The Lord made it crystal clear that, in this instance, sin had played no part in this man’s condition, either personally or by his parents, but rather that he might be the means of displaying the mighty works of God – a salutary lesson maybe, for folk who mistakenly attribute other people’s illness or accident to wrong causes. However, we need to recognize that original sin is the ultimate cause of all of life’s diseases, defects, disabilities and death.

The following scriptures make it clear that the giving of sight to the blind is a divine activity:
‘So the Lord said to him, “Who has made man’s mouth? Or who makes the mute, the deaf, the seeing, or the blind? Have not I, the Lord?"’ Exod. 4. 11.
‘The Lord opens the eyes of the blind’, Ps. 146. 8.
‘In that day the deaf shall hear the words of the book, And the eyes of the blind shall see out of obscurity and out of darkness’, Isa. 29. 18.
‘Then the eyes of the blind shall be opened’, Isa. 35. 5.
‘I am the Lord … a light to the Gentiles, to open blind eyes’, Isa. 42. 6-7.

Reading from Isaiah chapter 61 verses 1-2, Jesus Himself claimed that, ‘The Spirit of the Lord is upon Me, Because He has anointed Me to preach the gospel to the poor; He has sent Me to heal the brokenhearted, to proclaim liberty to the captives and recovery of sight to the blind’. It is also significant that there are more recorded miracles of sight-giving by the Lord than any other category of healing.

The fact that the Lord made clay and anointed the man’s eyes with it reminds us that, ‘the Lord God formed man of the dust of the ground, and breathed into his nostrils the breath of life; and man became a living being’, Gen. 2. 7. So this signcould legitimately be construed as an act of creation– the creating of sight where there was none before.

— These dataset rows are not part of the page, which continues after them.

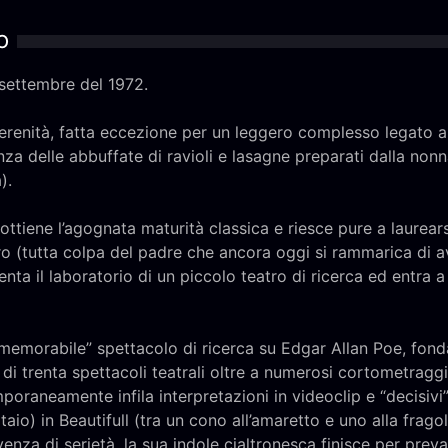
o
settembre del 1972.
serenità, fatta eccezione per un leggero complesso legato a
za delle abbuffate di ravioli e lasagne preparati dalla nonn
).
 ottiene l’agognata maturità classica e riesce pure a laurears
tro (tutta colpa del padre che ancora oggi si rammarica di 
nta il laboratorio di un piccolo teatro di ricerca ed entra a
memorabile” spettacolo di ricerca su Edgar Allan Poe, fo
di trenta spettacoli teatrali oltre a numerosi cortometraggi s
oraneamente infila interpretazioni in videoclip e “decisivi”
aio) in Beautifull (tra un cono all’amaretto e uno alla fragola
za di serietà, la sua indole cialtronesca finisce per preval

The impact of that sign was formidable; many people could not believe it, while others would not believe it! A man born blind had received sight – it had never been heard of before. What an opportunity he had to give his personal testimony – without frills – ‘Yes, it was me alright; he put clay on my eyes, I washed and do see; one thing I know, that though I was blind, now I see!’

Those of us who have received spiritual sight might well challenge ourselves as to whom we have witnessed concerning what the Lord has done for us and is willing and able to do for others. Remember, ‘But as it is written, “Eye has not seen, nor ear heard, nor have entered into the heart of man the things which God has prepared for those who love Him”. But God has revealed them to us through His Spirit’, 1 Cor. 2. 9-10.